WASHINGTON — If you have ever served your child apple juice, you may have served more arsenic along with it than the federal government allows in bottled water. The “APPLE Juice Act of 2012,” introduced Wednesday by two House Democrats, requires that the Food and Drug Administration set a ceiling for arsenic in the popular children’s drink.
Reps. Frank Pallone, Jr., D-N.J., and Rosa DeLauro, D-Conn., responded to findings by a Consumer Reports investigation in January that showed “alarmingly high” levels of arsenic and lead in apple and grape juices sold in New York, New Jersey and Connecticut.
Neither Pallone nor DeLauro could cite specific incidents of children getting sick from juice. Ami Gadhia, a lawyer for Consumer Reports, said, “the concern is when these exposures [to carcinogens in juices] pile up.”

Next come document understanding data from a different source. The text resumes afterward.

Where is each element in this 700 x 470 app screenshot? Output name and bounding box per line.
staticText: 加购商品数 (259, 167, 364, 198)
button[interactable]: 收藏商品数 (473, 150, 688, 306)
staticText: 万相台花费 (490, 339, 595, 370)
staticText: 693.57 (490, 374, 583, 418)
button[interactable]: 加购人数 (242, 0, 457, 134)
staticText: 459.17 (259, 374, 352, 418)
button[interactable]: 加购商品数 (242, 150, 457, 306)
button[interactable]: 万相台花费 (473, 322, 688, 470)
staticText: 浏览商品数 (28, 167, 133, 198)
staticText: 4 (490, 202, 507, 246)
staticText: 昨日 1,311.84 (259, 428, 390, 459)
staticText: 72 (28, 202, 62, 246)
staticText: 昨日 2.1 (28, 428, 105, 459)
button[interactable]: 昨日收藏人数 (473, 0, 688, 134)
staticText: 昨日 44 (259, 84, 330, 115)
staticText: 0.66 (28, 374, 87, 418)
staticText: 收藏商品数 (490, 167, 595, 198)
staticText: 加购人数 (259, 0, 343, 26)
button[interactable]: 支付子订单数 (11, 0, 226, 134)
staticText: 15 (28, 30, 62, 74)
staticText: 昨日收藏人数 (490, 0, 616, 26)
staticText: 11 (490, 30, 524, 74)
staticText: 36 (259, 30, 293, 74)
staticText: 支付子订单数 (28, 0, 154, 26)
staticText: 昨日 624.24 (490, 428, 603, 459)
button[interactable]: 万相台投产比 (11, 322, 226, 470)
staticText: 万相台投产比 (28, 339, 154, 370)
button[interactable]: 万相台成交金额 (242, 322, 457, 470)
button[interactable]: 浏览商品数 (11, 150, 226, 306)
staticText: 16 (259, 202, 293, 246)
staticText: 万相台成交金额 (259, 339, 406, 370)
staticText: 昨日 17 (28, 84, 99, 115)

“It’s about prevention,” DeLauro added. In short, lawmakers explained that kids are not getting sick yet, but if levels of arsenic and lead remain where they are, heavy juice sippers could suffer effects in the future.
“For whatever reason – I think it’s because kids don’t vote – a lot of times agencies don’t do the right thing for kids,” Pallone said in introducing the “Arsenic Prevention and Protection from Lead Exposure in Juice Act of 2012.”
The study behind the legislation co-sponsored by Pallone and DeLauro resulted from tests of five different brands of juice and 88 samples. The FDA has two years to set a ceiling for arsenic and lead, substances known to affect children’s brain development.
“This is about sounding the alarm of a serious public health danger,” DeLauro said explaining her support, “I’m a grandmother, four grandkids…and every time they come over ‘it’s bubby, can I have some juice.’”
Pallone said he thinks the juice act has a fair shot in Congress because it is straight forward, and he will start going through the motions of finding “some vehicle to attach it to this year.”